O empresário Luiz Carlos Tremonte, que há cinco anos move uma cruzada pela legalização da extração da madeira no estado do Pará, está sendo...

O empresário Luiz Carlos Tremonte, que há cinco anos move uma cruzada pela legalização da extração da madeira no estado do Pará, está sendo ameaçado de morte.
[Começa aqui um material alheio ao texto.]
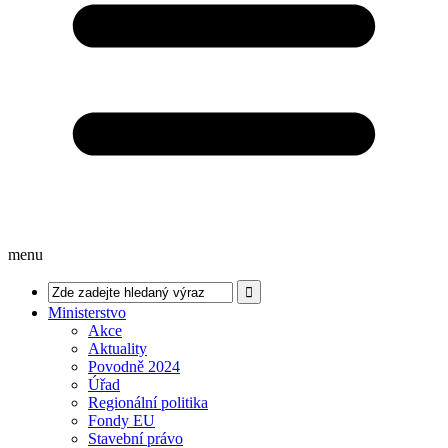
menu
Ministerstvo
Akce
Aktuality
Povodně 2024
Úřad
Regionální politika
Fondy EU
Stavební právo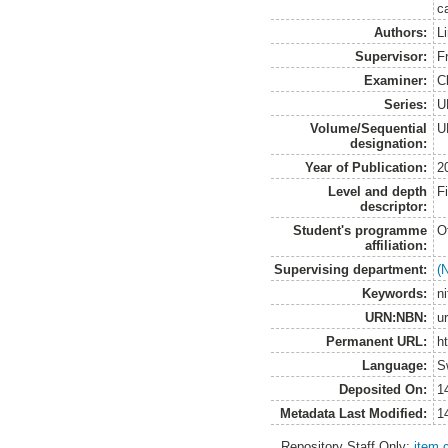
c
Authors:
L
Supervisor:
F
Examiner:
C
Series:
U
Volume/Sequential
U
designation:
Year of Publication:
2
Level and depth
F
descriptor:
Student's programme
O
affiliation:
Supervising department:
(
Keywords:
n
URN:NBN:
u
Permanent URL:
h
Language:
S
Deposited On:
1
Metadata Last Modified:
1
Repository Staff Only:
item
Ele preside a União das Entidades Florestais  (Uniflor), entidade que luta pelo fim da atividade clandestina e pela liberação dos planos de manejo.

Tremonte é um dos maiores críticos da gestão ambiental da governadora petista Ana Júlia, a quem acusa de forçar a atividade dos clandestinos ao não liberar os planos de manejo.

“Este ano praticamente não houve nenhuma autorização, o que fez com que 65% das madeireiras que atuam com respeito ao meio-amebiente fechassem as portas”, diz o empresário.

Na semana passada ele recebeu duas ameaças por telefone. No primeiro telefonema um homem disse que ele ele iria “amanhecer com a boca cheia de formiga” por estar falando demais. Na segunda ligação a mesma pessoa ameçou penderá-lo num poste para “sangrar até morrer”.

Tremonte não conseguiu registrar ocorrência das ameaças na delegacia de Itaituba, onde vive. Ele diz não saber de onde partem as ameaças. Mas alerta para o fato de que suas críticas estão concentradas sobre as ações do governo Ana Júlia.

Há três anos o madeireiro-ambientalista também recebeu ameaças de morte. Elas partiram provavelmente de outros madeireiros, que extraem o insumo ilegalmente, contra os quais o presidente da UNIFLOR se insurgia.